THE INPUT —
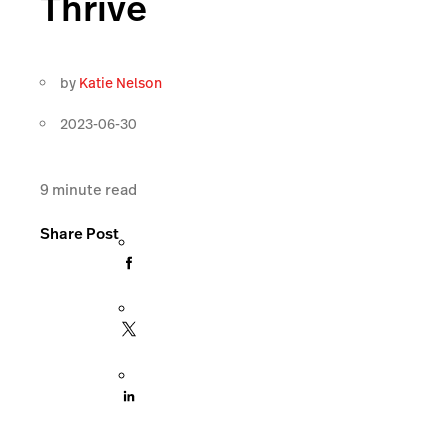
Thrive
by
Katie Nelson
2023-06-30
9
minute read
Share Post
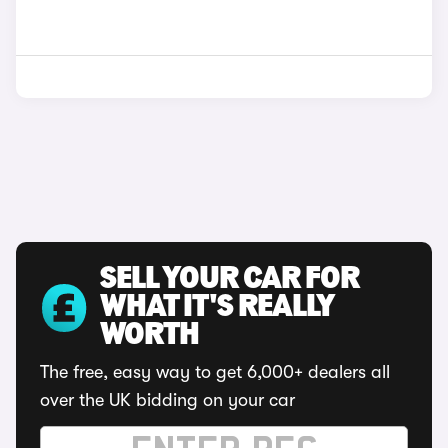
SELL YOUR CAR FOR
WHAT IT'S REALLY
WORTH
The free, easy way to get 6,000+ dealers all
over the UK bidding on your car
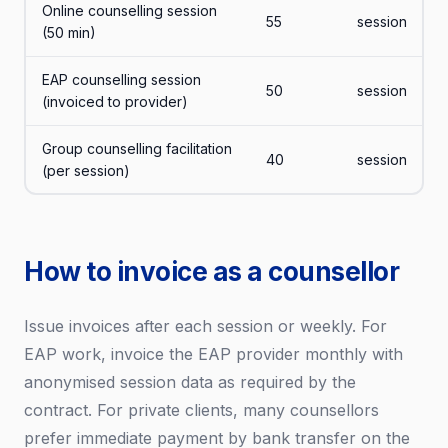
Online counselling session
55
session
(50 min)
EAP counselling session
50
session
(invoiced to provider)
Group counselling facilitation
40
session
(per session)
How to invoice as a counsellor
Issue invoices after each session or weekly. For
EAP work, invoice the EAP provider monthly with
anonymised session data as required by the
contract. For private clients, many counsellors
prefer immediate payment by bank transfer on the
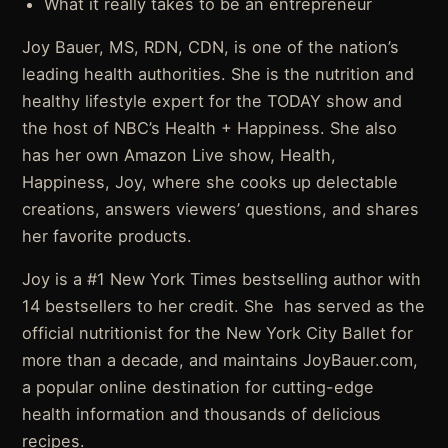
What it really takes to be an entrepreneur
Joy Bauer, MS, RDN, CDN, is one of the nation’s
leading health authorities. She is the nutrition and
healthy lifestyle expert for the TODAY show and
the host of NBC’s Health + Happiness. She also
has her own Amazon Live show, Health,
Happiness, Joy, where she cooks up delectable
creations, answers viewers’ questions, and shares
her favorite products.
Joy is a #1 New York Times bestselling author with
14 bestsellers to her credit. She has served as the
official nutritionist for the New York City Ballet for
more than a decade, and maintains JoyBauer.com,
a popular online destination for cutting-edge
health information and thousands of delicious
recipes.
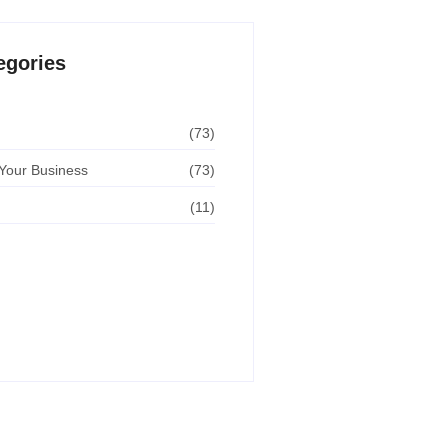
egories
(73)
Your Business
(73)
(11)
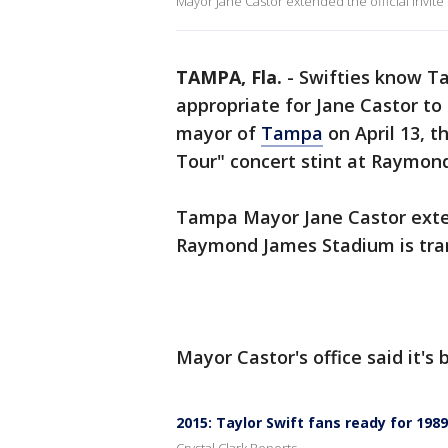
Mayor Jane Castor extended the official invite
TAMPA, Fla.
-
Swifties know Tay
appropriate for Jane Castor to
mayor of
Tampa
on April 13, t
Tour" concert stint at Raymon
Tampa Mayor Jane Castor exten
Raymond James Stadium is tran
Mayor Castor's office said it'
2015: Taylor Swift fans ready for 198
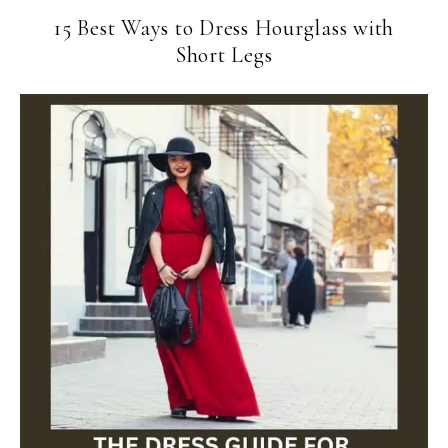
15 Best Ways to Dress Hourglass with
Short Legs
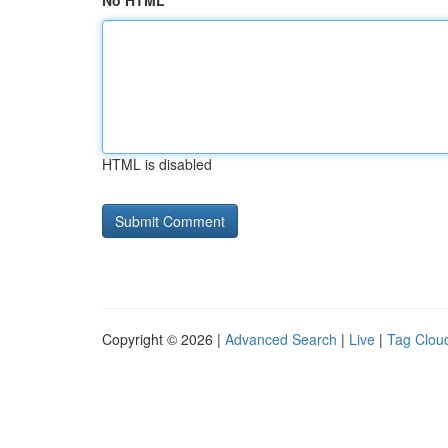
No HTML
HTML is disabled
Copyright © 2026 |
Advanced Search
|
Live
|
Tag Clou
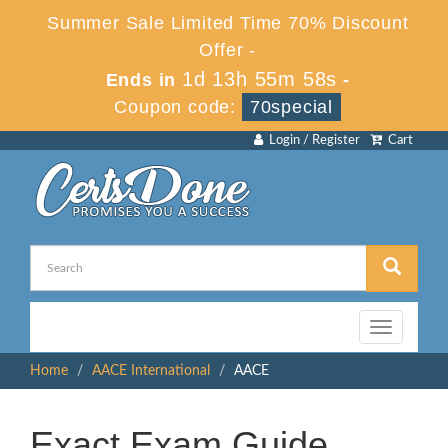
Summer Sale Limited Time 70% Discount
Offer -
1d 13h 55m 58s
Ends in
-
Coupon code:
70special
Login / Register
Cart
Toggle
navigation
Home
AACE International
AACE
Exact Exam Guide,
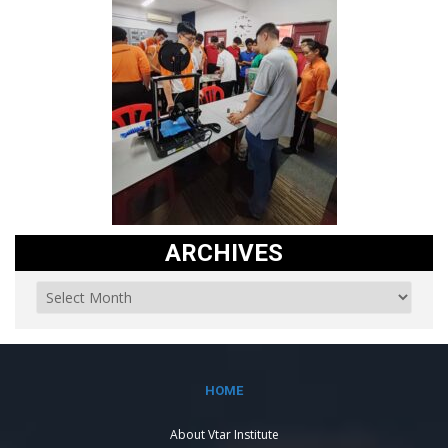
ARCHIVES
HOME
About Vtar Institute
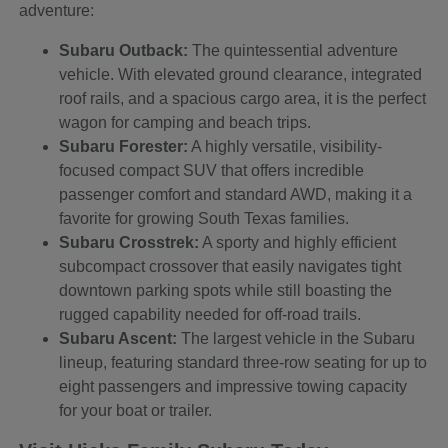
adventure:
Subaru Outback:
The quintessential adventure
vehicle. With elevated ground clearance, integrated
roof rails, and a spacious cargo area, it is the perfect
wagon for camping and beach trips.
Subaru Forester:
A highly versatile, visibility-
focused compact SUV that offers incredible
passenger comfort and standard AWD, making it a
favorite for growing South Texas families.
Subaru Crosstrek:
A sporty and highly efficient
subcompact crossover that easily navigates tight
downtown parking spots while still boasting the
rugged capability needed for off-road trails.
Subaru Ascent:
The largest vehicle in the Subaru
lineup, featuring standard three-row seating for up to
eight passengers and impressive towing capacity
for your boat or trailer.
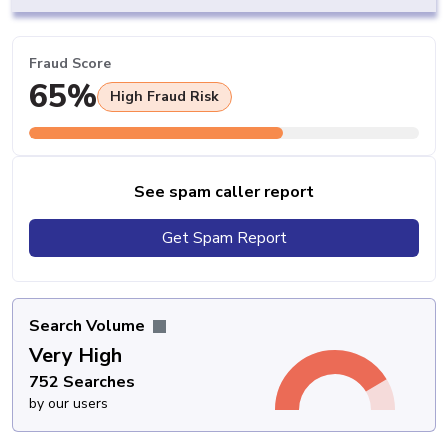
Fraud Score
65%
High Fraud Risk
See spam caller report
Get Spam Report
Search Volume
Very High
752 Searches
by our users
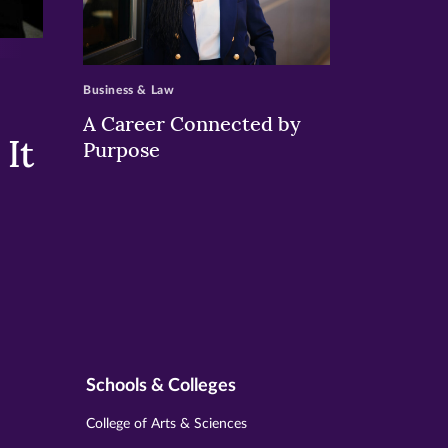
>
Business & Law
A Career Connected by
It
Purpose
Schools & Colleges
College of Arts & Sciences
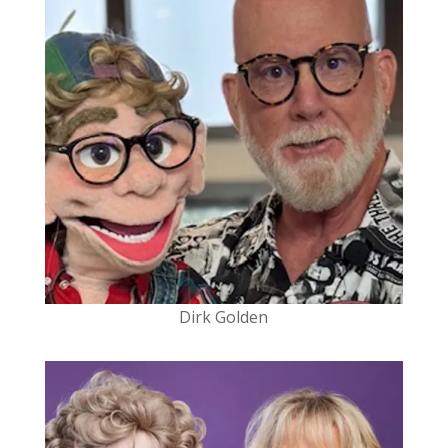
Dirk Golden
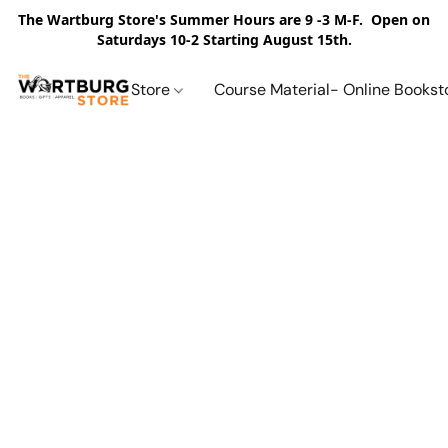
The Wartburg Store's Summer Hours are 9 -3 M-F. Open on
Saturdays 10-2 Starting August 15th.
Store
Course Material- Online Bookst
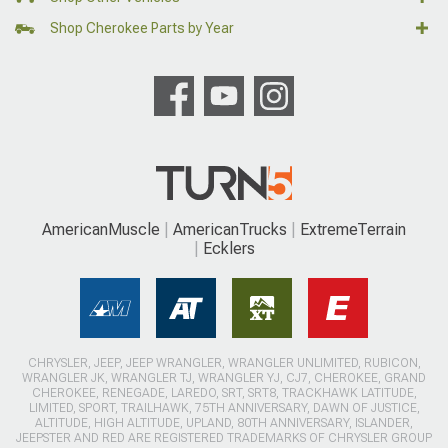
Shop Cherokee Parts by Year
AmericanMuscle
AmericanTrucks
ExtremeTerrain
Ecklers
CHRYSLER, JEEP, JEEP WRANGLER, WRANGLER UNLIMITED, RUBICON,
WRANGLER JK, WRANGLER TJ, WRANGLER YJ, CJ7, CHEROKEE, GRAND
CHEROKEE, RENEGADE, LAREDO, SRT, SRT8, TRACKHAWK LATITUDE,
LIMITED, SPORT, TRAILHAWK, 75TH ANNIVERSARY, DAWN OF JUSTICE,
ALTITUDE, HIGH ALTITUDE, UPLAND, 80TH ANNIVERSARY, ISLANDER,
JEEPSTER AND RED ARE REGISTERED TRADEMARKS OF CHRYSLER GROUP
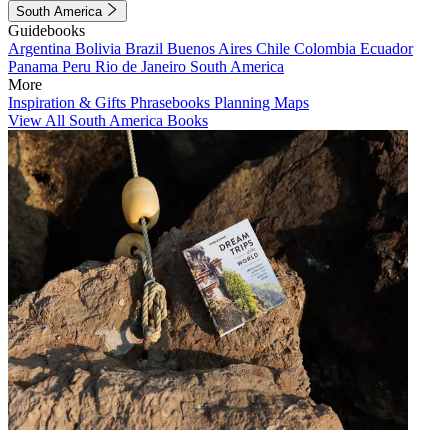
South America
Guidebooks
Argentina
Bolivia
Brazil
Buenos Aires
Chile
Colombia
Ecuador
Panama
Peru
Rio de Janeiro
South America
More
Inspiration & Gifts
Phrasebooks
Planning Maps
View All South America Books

TASK OBJECTIVE — Pull out every line of the entries that includes the word "Live".

RESPONSE TO THE EXERCISE —
has her own Amazon Live show, Health,
Live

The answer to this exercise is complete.